[Available data — start]
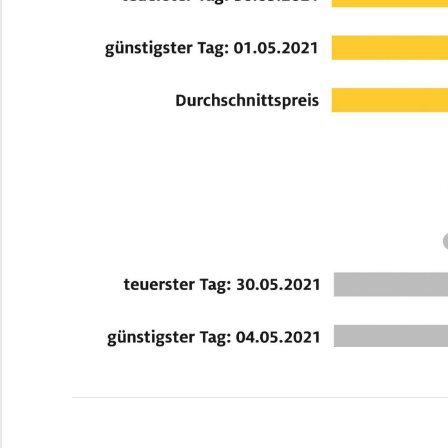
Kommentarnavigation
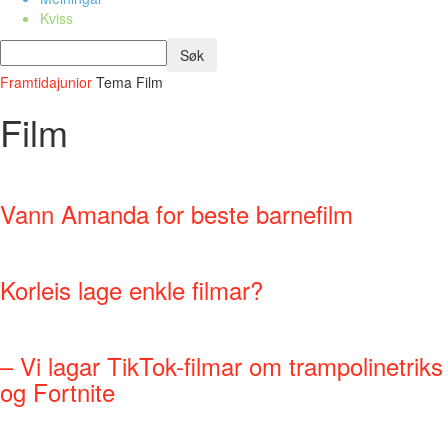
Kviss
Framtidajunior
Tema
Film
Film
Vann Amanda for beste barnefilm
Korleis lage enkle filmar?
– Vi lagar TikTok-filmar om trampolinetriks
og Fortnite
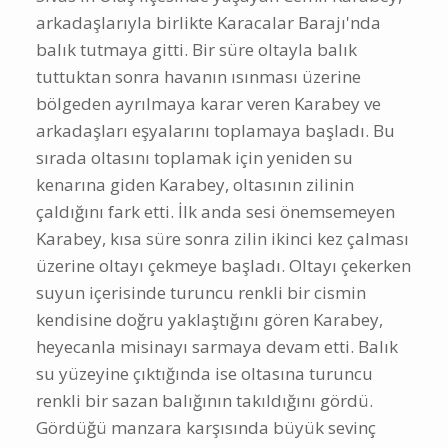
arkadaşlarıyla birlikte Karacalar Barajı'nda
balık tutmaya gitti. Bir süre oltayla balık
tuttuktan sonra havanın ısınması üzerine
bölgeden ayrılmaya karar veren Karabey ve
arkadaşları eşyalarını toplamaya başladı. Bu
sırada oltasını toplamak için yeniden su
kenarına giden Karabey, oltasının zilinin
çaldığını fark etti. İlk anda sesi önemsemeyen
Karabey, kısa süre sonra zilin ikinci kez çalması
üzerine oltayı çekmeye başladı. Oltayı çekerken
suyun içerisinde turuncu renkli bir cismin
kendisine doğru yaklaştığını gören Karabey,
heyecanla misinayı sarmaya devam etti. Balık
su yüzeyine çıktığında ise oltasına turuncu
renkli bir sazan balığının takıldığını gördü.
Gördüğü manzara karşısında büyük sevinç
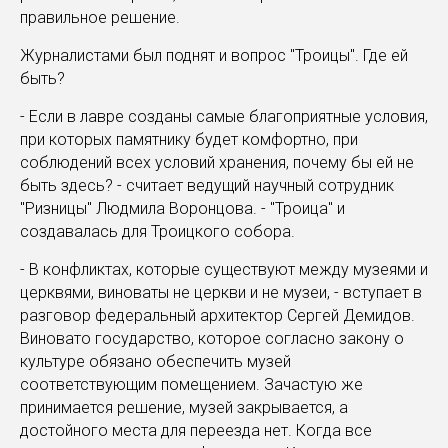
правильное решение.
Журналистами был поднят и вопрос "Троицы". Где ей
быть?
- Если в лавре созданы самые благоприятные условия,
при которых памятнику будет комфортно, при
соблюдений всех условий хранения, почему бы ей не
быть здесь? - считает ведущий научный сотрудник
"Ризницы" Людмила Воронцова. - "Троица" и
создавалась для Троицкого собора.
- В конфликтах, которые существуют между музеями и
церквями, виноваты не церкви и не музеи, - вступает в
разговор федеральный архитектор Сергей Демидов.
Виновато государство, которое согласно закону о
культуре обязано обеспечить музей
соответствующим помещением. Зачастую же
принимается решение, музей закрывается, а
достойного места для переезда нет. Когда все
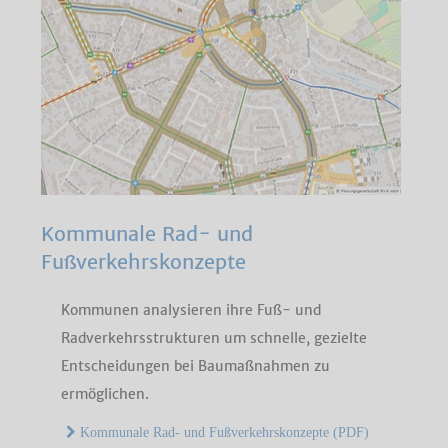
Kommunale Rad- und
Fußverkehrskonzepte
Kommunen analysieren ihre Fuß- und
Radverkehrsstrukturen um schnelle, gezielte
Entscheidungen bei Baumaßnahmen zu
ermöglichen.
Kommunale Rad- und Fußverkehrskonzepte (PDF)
[Available data — finish]
[Available data — start]
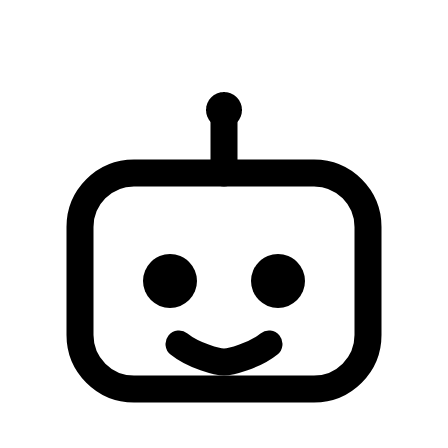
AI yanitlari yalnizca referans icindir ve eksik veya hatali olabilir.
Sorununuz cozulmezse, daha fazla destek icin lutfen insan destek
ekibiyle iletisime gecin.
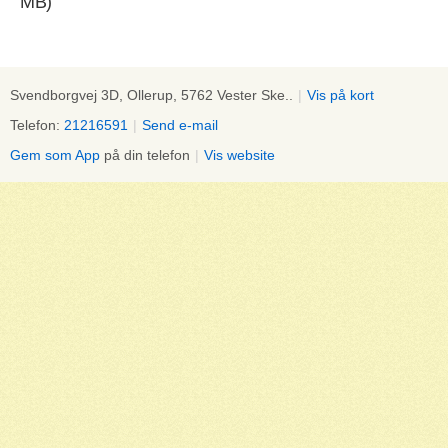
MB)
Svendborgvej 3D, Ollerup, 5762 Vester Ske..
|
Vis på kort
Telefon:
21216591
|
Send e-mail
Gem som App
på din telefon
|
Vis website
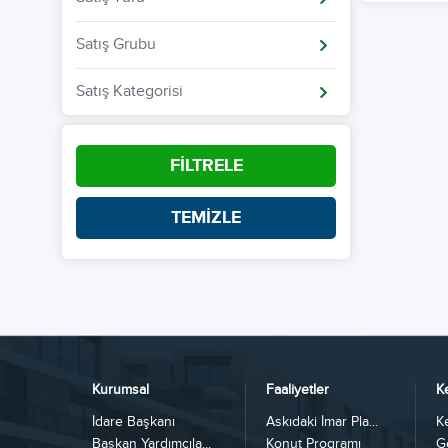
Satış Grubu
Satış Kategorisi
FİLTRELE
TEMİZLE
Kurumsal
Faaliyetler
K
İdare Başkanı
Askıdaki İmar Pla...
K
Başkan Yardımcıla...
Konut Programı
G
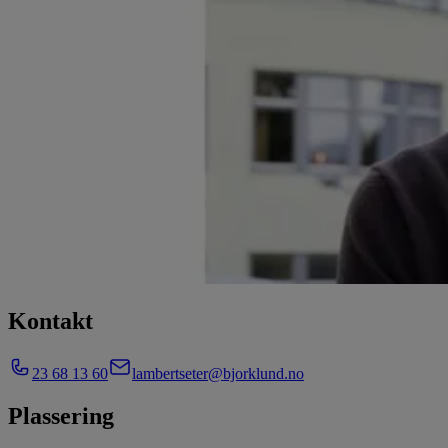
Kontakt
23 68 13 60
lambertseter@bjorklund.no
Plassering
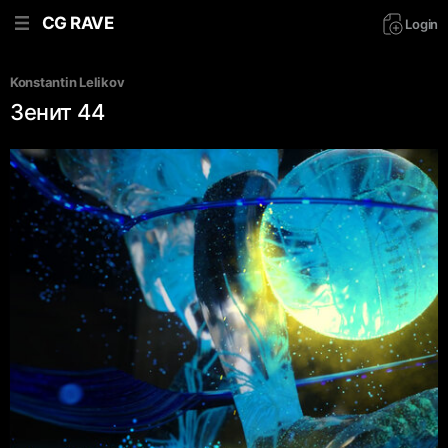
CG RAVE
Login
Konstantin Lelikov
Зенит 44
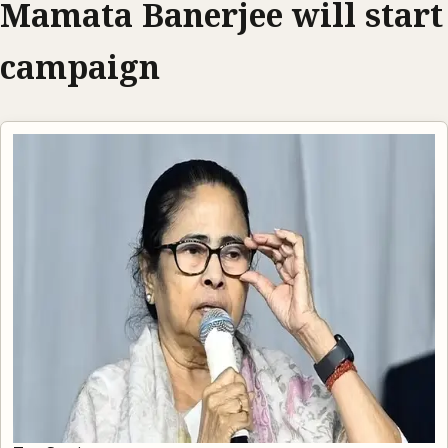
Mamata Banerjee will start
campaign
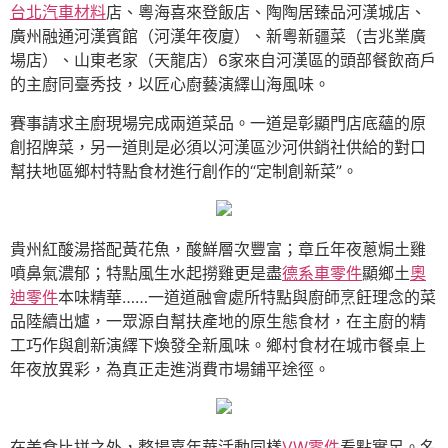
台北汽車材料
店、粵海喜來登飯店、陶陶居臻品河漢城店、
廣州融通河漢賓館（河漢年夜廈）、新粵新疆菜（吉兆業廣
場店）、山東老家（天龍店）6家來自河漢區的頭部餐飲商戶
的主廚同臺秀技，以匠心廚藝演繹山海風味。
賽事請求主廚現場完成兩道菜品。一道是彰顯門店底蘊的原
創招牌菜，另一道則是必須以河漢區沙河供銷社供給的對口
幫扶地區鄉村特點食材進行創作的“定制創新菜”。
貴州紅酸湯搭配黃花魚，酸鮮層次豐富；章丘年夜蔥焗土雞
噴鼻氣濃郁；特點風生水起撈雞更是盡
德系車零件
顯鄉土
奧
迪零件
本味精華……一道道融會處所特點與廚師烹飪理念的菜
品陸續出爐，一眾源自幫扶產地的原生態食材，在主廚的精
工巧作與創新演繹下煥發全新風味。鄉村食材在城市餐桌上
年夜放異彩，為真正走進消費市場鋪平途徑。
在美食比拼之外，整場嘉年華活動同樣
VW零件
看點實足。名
[Available data — finish]
[Available data — start]
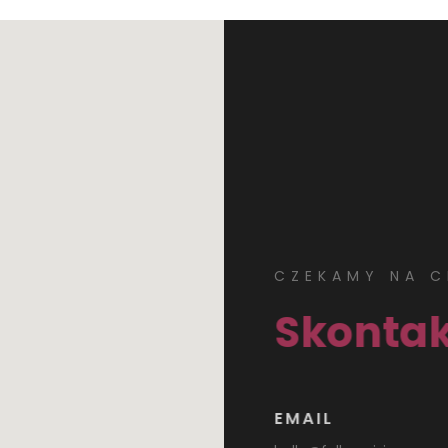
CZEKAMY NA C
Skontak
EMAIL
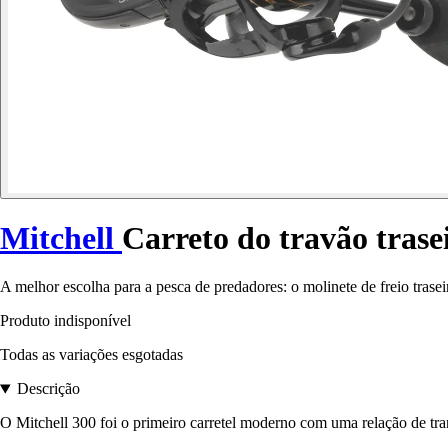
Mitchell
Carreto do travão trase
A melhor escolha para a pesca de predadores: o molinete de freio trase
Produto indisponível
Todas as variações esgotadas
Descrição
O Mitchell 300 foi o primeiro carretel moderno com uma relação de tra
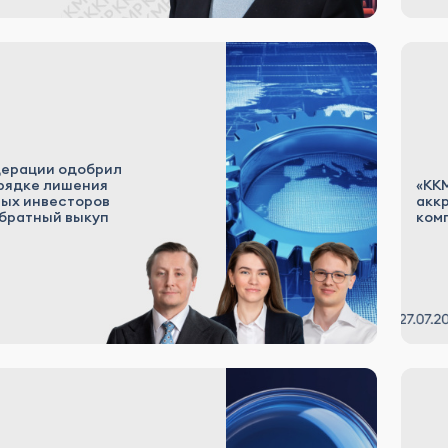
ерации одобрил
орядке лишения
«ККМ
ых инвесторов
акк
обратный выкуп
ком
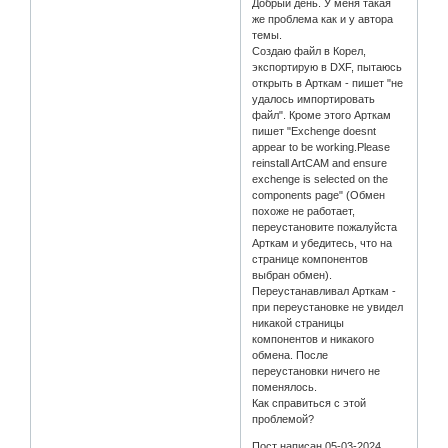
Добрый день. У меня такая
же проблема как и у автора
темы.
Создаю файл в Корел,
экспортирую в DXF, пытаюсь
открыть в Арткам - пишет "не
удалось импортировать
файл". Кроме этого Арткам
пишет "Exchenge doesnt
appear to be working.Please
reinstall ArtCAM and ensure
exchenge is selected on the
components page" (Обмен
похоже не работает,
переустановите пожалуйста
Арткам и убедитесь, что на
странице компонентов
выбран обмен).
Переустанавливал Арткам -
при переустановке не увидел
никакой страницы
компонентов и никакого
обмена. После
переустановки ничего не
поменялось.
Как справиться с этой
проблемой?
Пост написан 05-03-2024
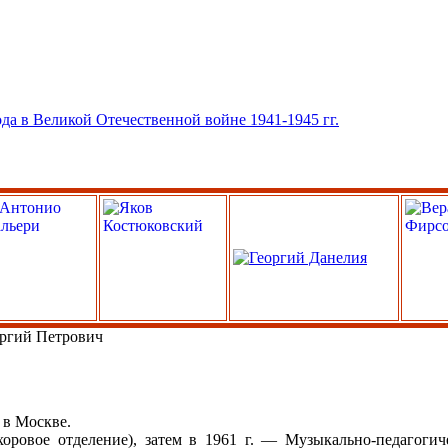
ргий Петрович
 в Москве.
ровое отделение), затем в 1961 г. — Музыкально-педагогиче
[Available data — finish]
From the material above, reproduce only what runs from the line holding "sırada oltasını toplamak için yeniden su" down to the line holding "Kommunale Rad- und Fußverkehrskonzepte (PDF)", both included, pictures excluded.

sırada oltasını toplamak için yeniden su
kenarına giden Karabey, oltasının zilinin
çaldığını fark etti. İlk anda sesi önemsemeyen
Karabey, kısa süre sonra zilin ikinci kez çalması
üzerine oltayı çekmeye başladı. Oltayı çekerken
suyun içerisinde turuncu renkli bir cismin
kendisine doğru yaklaştığını gören Karabey,
heyecanla misinayı sarmaya devam etti. Balık
su yüzeyine çıktığında ise oltasına turuncu
renkli bir sazan balığının takıldığını gördü.
Gördüğü manzara karşısında büyük sevinç
правильное решение.
Журналистами был поднят и вопрос "Троицы". Где ей
быть?
- Если в лавре созданы самые благоприятные условия,
при которых памятнику будет комфортно, при
соблюдений всех условий хранения, почему бы ей не
быть здесь? - считает ведущий научный сотрудник
"Ризницы" Людмила Воронцова. - "Троица" и
создавалась для Троицкого собора.
- В конфликтах, которые существуют между музеями и
церквями, виноваты не церкви и не музеи, - вступает в
разговор федеральный архитектор Сергей Демидов.
Виновато государство, которое согласно закону о
культуре обязано обеспечить музей
соответствующим помещением. Зачастую же
принимается решение, музей закрывается, а
достойного места для переезда нет. Когда все
Kommunale Rad- und
Fußverkehrskonzepte
Kommunen analysieren ihre Fuß- und
Radverkehrsstrukturen um schnelle, gezielte
Entscheidungen bei Baumaßnahmen zu
ermöglichen.
Kommunale Rad- und Fußverkehrskonzepte (PDF)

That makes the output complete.